Can I use a list as a hash in R? If so, why is it so slow?

Before using R, I used quite a bit of Perl. In Perl, I would often use hashes, and lookups of hashes are generally regarded as fast in Perl.

For example, the following code will populate a hash with up to 10000 key/value pairs, where the keys are random letters and the values are random integers. Then, it does 10000 random lookups in that hash.

#!/usr/bin/perl -w
use strict;

my @letters = ('a'..'z');

print @letters . "\n";
my %testHash;

for(my $i = 0; $i < 10000; $i++) {
    my $r1 = int(rand(26));
    my $r2 = int(rand(26));
    my $r3 = int(rand(26));
    my $key = $letters[$r1] . $letters[$r2] . $letters[$r3];
    my $value = int(rand(1000));
    $testHash{$key} = $value;
}

my @keyArray = keys(%testHash);
my $keyLen = scalar @keyArray;

for(my $j = 0; $j < 10000; $j++) {
    my $key = $keyArray[int(rand($keyLen))];
    my $lookupValue = $testHash{$key};
    print "key " .  $key . " Lookup $lookupValue \n";
}

Now that increasingly, I am wanting to have a hash-like data structure in R. The following is the equivalent R code:

testHash <- list()

for(i in 1:10000) {
  key.tmp = paste(letters[floor(26*runif(3))], sep="")
  key <- capture.output(cat(key.tmp, sep=""))
  value <- floor(1000*runif(1))
  testHash[[key]] <- value
}

keyArray <- attributes(testHash)$names
keyLen = length(keyArray);

for(j in 1:10000) {
  key <- keyArray[floor(keyLen*runif(1))]
  lookupValue = testHash[[key]]
  print(paste("key", key, "Lookup", lookupValue))
}

The code seem to be doing equivalent things. However, the Perl one is much faster:

>time ./perlHashTest.pl
real    0m4.346s
user    **0m0.110s**
sys 0m0.100s

Comparing to R:

time R CMD BATCH RHashTest.R

real    0m8.210s
user    **0m7.630s**
sys 0m0.200s

What explains the discrepancy? Are lookups in R lists just not good?

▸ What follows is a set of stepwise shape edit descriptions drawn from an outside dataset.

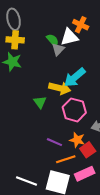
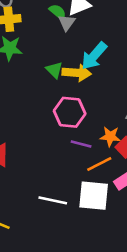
green triangle: (40, 102) -> (54, 70), moved
pink hexagon: (74, 110) -> (70, 112), moved

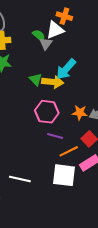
orange star: (110, 136) -> (80, 113), moved
white line: (53, 200) -> (20, 179), moved

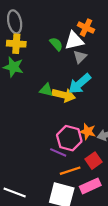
gray triangle: (46, 44) -> (80, 57), moved
green triangle: (36, 79) -> (46, 90), turned -40
pink hexagon: (47, 112) -> (69, 138), moved

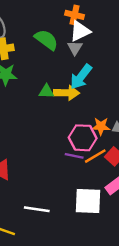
white triangle: (74, 41) -> (80, 31), moved
green semicircle: (56, 44) -> (46, 40), size x1.5
orange line: (70, 171) -> (95, 156), moved

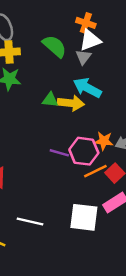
cyan arrow: (81, 77) -> (87, 88), turned 76
purple line: (74, 156) -> (59, 153), moved

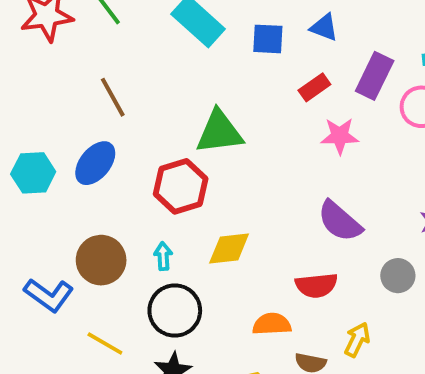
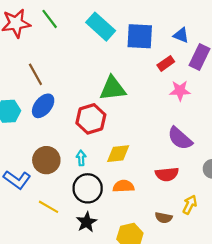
blue triangle: (324, 27) -> (181, 35), moved
blue square: (268, 39) -> (140, 36), size x1.5
brown line: (113, 97) -> (35, 74), moved
orange semicircle: (272, 324) -> (123, 186), moved

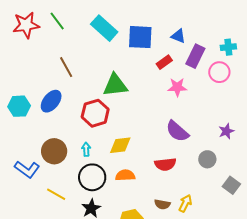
brown line: (35, 74) -> (66, 67), moved
yellow arrow: (190, 205) -> (185, 203), moved

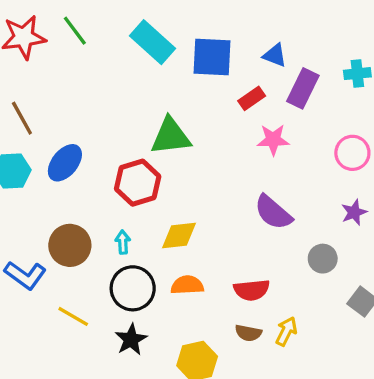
brown line: (66, 67) -> (22, 118), moved
pink circle: (219, 72) -> (352, 153), moved
red semicircle: (165, 164) -> (252, 290), moved

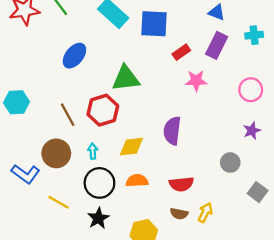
blue triangle: (275, 55) -> (217, 12), moved
brown line: (22, 118) -> (68, 115), moved
blue ellipse: (65, 163) -> (74, 56), moved
purple semicircle: (273, 212) -> (172, 131), moved, turned 56

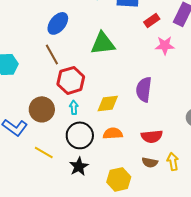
red hexagon: (103, 110) -> (71, 80), moved
brown line: (68, 115) -> (52, 54), moved
yellow arrow: (205, 213) -> (173, 161), turned -36

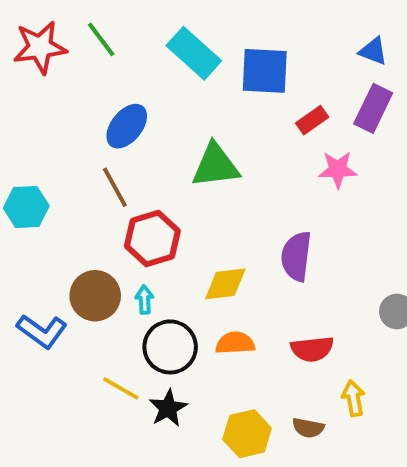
cyan arrow: (74, 107) -> (144, 300), moved
yellow line: (44, 152) -> (121, 388), moved
brown semicircle: (150, 162) -> (308, 428), moved

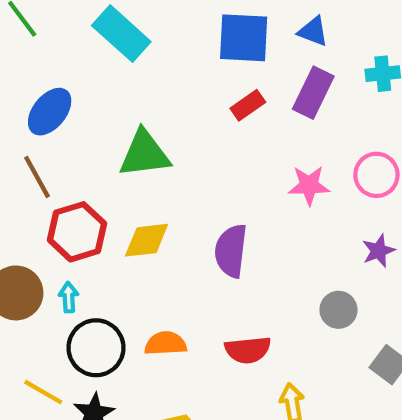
blue square: (265, 71) -> (244, 38), moved
pink star: (338, 170) -> (309, 185), moved
yellow diamond: (225, 284) -> (147, 240), moved

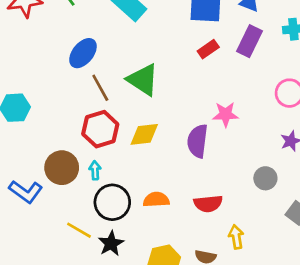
green triangle: (144, 154) -> (143, 80), turned 40
brown line: (37, 177) -> (100, 88), moved
pink star: (309, 185) -> (225, 114), moved

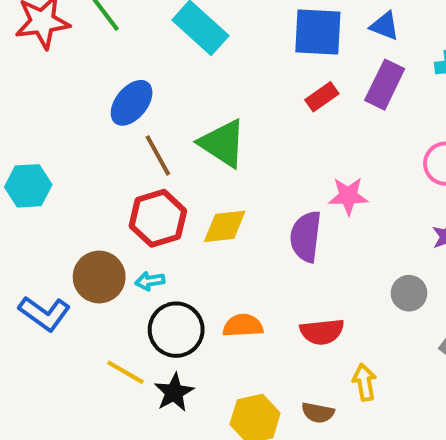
cyan arrow: (95, 170) -> (150, 281), turned -96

Increasing to 100,000 list length and 100,000 lookups only exaggerates the discrepancy? Is there a better alternative for the hash data structure in R than the native list()?


Solution 1:

The underlying reason is that R lists with named elements are not hashed. Hash lookups are O(1), because during insert the key is converted to an integer using a hash function, and then the value put in the space hash(key) % num_spots of an array num_spots long (this is a big simplification and avoids the complexity of dealing with collisions). Lookups of the key just require hashing the key to find the value's position (which is O(1), versus a O(n) array lookup). R lists use name lookups which are O(n).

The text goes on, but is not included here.